The Google Cloud Platform (GCP) is a platform that delivers over 90 information technology services that businesses, IT professionals, and developers can leverage to work better and gain more flexibility and efficiency.
Today, cloud computing enables hardware and software products to coexist remotely (in data centers) and at scale. These items work together to provide certain services. A web interface is frequently used by users to access, manage, and use the tools they require; this is also true for Google Cloud Platform services. Users have the flexibility to choose which services they need and how and when they use them.
There are a variety of services as per the needs of the users. These services include but are not limited to PaaS, IaaS, and SaaS. Some basic cloud services are:
1. Google Compute Engine (GCE)
Google Compute Engine (GCE) is the basic service Google offers that competes with the basic, premier service that Amazon offers: hosting virtual machines. In data centers, workloads (applications and services) tend to be run on software-based platforms that may be moved from physical machine to physical machine.
2. Google Cloud Storage
GCP Cloud Storage (GCS) is an object storage system, which implies that its records preserve both the identity and structure of any class of data that is delivered to it. It may store full structured databases, raw video streams, or machine learning model matrices.
3. Nearline
With Nearline, you can back up and archive data through Google Cloud Storage, which you might not think of as a database. One user may access the data here no more than once per month. Nearline, which has adapted its pricing model to improve price competitiveness for such low-to-medium utilisation purposes as backups, is referred to as "cold storage."

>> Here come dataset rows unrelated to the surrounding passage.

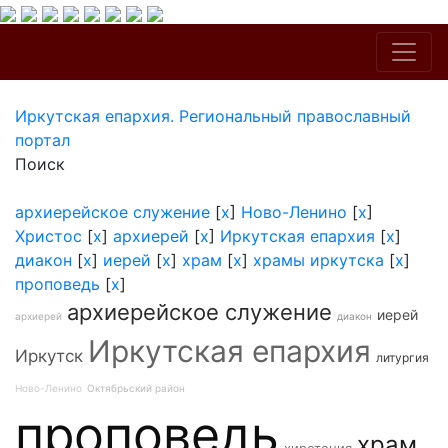
Иркутская епархия. Региональный православный
портал
Поиск
архиерейское служение
[
x
]
Ново-Ленино
[
x
]
Христос
[
x
]
архиерей
[
x
]
Иркутская епархия
[
x
]
диакон
[
x
]
иерей
[
x
]
храм
[
x
]
храмы иркутска
[
x
]
проповедь
[
x
]
архиерейское служение
иерей
архиерей
диакон
Иркутская епархия
Иркутск
литургия
Ново-Ленино
Октябрьский район
проповедь
храм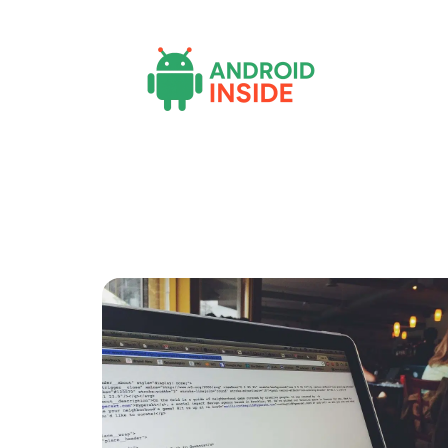
Actu
Bureautique
High-Tech
Inf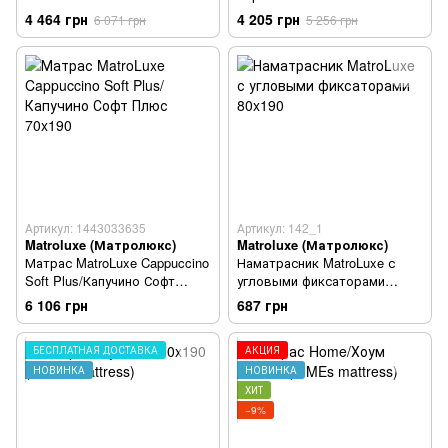
4 464 грн
4 205 грн
6 071 грн
5 256 грн
Артикул: 1443033635
Артикул: 142_1
Matroluxe (Матролюкс)
Matroluxe (Матролюкс)
Матрас MatroLuxe Cappuccino
Наматрасник MatroLuxe с
Soft Plus/Капучино Софт
угловыми фиксаторами
Плюс 70x190
80x190
6 106 грн
687 грн
БЕСПЛАТНАЯ ДОСТАВКА
АКЦИЯ
НОВИНКА
НОВИНКА
ХИТ
−9%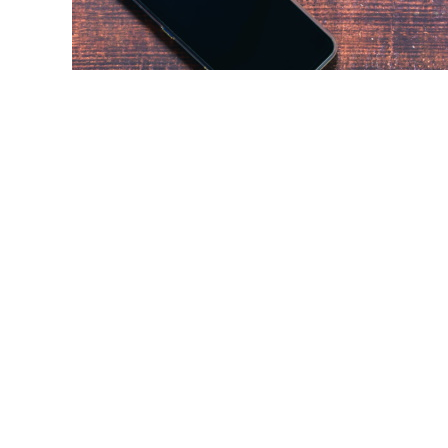
© aukid / Фотобанк 123R
для детских сим-карт может применяться исключительн
олетних. Ранее в рамках второго пакета мер против 
олнительную защиту для детских сим-карт (Федеральный 
 Федеральный закон "О связи" и отдельные законодате
1
м в соответствии с одной из предлагаемых мер
оператор
м-картами, включая короткие текстовые сообщения, пр
нием случаев, установленных
п. 3 ст. 44.1
Федерального за
ообщений, предназначенных для идентификации и аут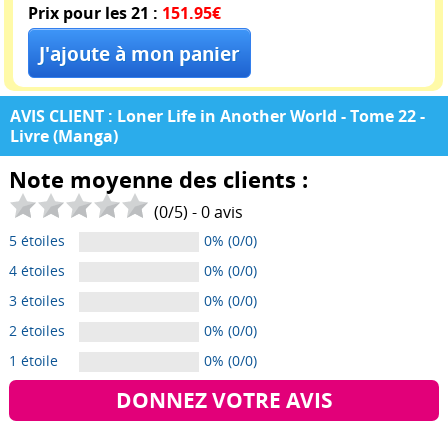
Prix pour les 21 :
151.95€
AVIS CLIENT : Loner Life in Another World - Tome 22 -
Livre (Manga)
Note moyenne des clients :
(
0
/
5
) -
0
avis
5 étoiles
0% (0/0)
4 étoiles
0% (0/0)
3 étoiles
0% (0/0)
2 étoiles
0% (0/0)
1 étoile
0% (0/0)
DONNEZ VOTRE AVIS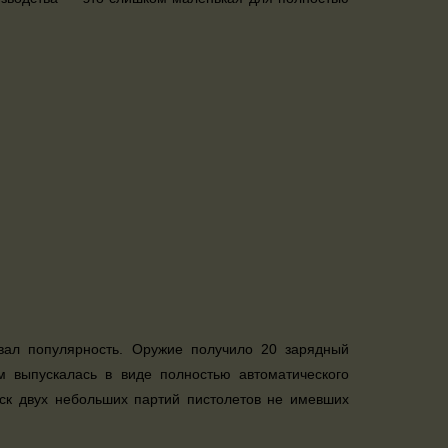
евал популярность. Оружие получило 20 зарядный
 выпускалась в виде полностью автоматического
уск двух небольших партий пистолетов не имевших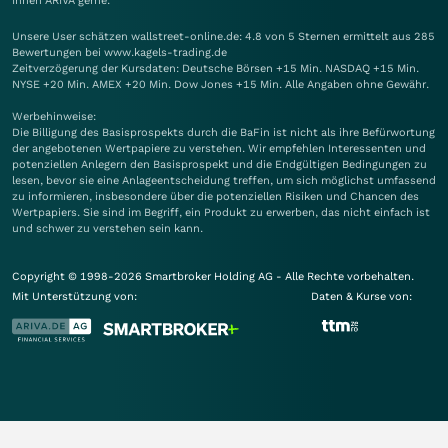
Ihnen
ARIVA
gerne.
Unsere User schätzen wallstreet-online.de: 4.8 von 5 Sternen ermittelt aus 285
Bewertungen bei www.kagels-trading.de
Zeitverzögerung der Kursdaten: Deutsche Börsen +15 Min. NASDAQ +15 Min.
NYSE +20 Min. AMEX +20 Min. Dow Jones +15 Min. Alle Angaben ohne Gewähr.
Werbehinweise:
Die Billigung des Basisprospekts durch die BaFin ist nicht als ihre Befürwortung
der angebotenen Wertpapiere zu verstehen. Wir empfehlen Interessenten und
potenziellen Anlegern den Basisprospekt und die Endgültigen Bedingungen zu
lesen, bevor sie eine Anlageentscheidung treffen, um sich möglichst umfassend
zu informieren, insbesondere über die potenziellen Risiken und Chancen des
Wertpapiers. Sie sind im Begriff, ein Produkt zu erwerben, das nicht einfach ist
und schwer zu verstehen sein kann.
Copyright © 1998-2026 Smartbroker Holding AG - Alle Rechte vorbehalten.
Mit Unterstützung von:
Daten & Kurse von: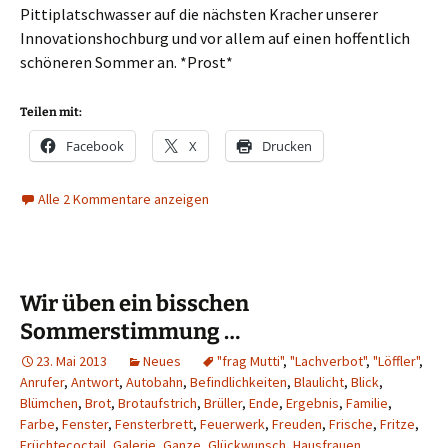
Pittiplatschwasser auf die nächsten Kracher unserer
Innovationshochburg und vor allem auf einen hoffentlich
schöneren Sommer an. *Prost*
Teilen mit:
Facebook
X
Drucken
Alle 2 Kommentare anzeigen
Wir üben ein bisschen
Sommerstimmung …
23. Mai 2013
Neues
"frag Mutti"
,
"Lachverbot"
,
"Löffler"
,
Anrufer
,
Antwort
,
Autobahn
,
Befindlichkeiten
,
Blaulicht
,
Blick
,
Blümchen
,
Brot
,
Brotaufstrich
,
Brüller
,
Ende
,
Ergebnis
,
Familie
,
Farbe
,
Fenster
,
Fensterbrett
,
Feuerwerk
,
Freuden
,
Frische
,
Fritze
,
Früchtecoctail
,
Galerie
,
Ganze
,
Glückwunsch
,
Hausfrauen
,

The Advantages of Google Cloud
A. Deploying modern applications in an automated manner
Google takes a proactive approach to automating the deployment of these multidimensional projects to the cloud, for example, by exposing itself to Kubo, an automation tool designed to assist Cloud Foundry developers in deploying their applications from development platforms to the cloud.
B. Cost control options
Google provides a lifecycle manager for its object data storage, which allows for the offloading or erasure of objects that haven't been used in 30 days or longer.

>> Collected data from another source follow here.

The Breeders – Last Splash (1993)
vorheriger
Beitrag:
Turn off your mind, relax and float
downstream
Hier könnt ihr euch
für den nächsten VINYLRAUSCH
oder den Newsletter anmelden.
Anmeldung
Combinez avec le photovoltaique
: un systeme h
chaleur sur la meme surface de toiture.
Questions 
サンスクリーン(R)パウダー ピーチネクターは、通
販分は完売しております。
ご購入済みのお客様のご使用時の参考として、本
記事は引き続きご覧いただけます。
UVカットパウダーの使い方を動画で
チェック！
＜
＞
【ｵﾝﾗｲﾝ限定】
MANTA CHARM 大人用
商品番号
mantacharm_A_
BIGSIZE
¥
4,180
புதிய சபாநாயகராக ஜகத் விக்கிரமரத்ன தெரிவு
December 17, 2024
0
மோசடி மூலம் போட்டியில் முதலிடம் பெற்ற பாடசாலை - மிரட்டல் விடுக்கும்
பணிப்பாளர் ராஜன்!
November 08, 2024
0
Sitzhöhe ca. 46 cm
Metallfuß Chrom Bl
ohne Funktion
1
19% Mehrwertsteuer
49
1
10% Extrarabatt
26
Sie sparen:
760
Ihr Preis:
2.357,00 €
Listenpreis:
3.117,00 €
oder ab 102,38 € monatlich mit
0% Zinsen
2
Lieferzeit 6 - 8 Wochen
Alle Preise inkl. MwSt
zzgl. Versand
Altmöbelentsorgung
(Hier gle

C. Providing first-time users with more friendly assistance
GCP offers step-by-step examples of how to do many of the most common tasks—for example, spinning up a Linux-based virtual machine.

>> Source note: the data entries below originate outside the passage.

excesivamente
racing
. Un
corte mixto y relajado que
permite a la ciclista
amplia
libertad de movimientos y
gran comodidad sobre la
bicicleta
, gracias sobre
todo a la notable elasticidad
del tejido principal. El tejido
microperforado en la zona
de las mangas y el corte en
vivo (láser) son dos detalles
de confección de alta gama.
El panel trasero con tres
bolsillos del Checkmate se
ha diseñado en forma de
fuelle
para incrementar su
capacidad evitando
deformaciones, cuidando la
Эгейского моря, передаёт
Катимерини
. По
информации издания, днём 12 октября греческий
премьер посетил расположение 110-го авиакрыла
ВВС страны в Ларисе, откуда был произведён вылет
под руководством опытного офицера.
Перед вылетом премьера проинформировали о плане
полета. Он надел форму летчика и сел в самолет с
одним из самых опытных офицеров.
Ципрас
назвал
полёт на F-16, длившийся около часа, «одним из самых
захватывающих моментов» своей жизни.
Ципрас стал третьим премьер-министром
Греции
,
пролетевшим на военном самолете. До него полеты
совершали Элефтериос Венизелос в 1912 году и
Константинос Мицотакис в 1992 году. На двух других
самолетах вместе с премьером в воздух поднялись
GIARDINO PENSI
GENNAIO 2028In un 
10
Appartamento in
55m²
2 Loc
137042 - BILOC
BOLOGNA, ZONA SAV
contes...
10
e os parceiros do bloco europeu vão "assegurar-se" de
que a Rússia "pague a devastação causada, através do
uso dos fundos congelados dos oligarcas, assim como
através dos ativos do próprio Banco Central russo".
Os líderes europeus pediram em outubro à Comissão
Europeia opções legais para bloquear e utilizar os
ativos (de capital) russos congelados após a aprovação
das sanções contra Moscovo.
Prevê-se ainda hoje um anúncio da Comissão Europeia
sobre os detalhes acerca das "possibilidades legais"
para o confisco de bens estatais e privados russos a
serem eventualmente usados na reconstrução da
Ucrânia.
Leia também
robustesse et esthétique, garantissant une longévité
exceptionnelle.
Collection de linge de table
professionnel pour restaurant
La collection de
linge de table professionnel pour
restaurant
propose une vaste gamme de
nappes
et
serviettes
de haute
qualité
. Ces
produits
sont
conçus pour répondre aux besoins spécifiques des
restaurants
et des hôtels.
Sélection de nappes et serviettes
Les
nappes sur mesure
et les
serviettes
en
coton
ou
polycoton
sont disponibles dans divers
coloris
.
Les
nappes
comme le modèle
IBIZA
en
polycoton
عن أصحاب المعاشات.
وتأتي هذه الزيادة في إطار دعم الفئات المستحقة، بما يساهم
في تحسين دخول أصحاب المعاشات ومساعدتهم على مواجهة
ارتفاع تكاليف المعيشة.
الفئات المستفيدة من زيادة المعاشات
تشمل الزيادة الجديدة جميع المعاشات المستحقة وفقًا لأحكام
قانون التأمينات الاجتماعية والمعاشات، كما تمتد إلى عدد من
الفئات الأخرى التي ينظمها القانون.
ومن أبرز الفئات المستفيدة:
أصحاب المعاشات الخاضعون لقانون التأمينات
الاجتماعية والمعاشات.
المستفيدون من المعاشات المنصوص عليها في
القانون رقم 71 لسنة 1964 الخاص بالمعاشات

The Google Cloud suite of services is constantly growing, and Google occasionally releases, changes, or discontinues services based on user demand or competitive forces. AWS and Microsoft Azure are two of Google's key competitors in the public cloud computing business. Although multi-cloud settings are becoming more widespread among corporate users, cloud adopters should thoroughly explore and experiment with the suite of services provided by each cloud provider before committing to a certain platform.